> _Required work_: Go through the data below line by line. Give only the number of lines that contain "мостовых".

> _Given data_:
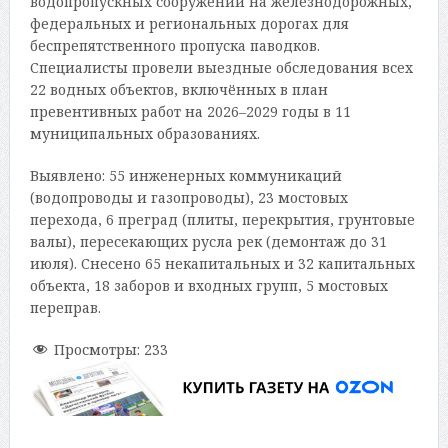
водопропускных сооружений на железнодорожных,
федеральных и региональных дорогах для
беспрепятственного пропуска паводков.
Специалисты провели выездные обследования всех
22 водных объектов, включённых в план
превентивных работ на 2026–2029 годы в 11
муниципальных образованиях.
Выявлено: 55 инженерных коммуникаций
(водопроводы и газопроводы), 23 мостовых
перехода, 6 преград (плиты, перекрытия, грунтовые
валы), пересекающих русла рек (демонтаж до 31
июля). Снесено 65 некапитальных и 32 капитальных
объекта, 18 заборов и входных групп, 5 мостовых
переправ.
Просмотры:
233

> _Solution_: 2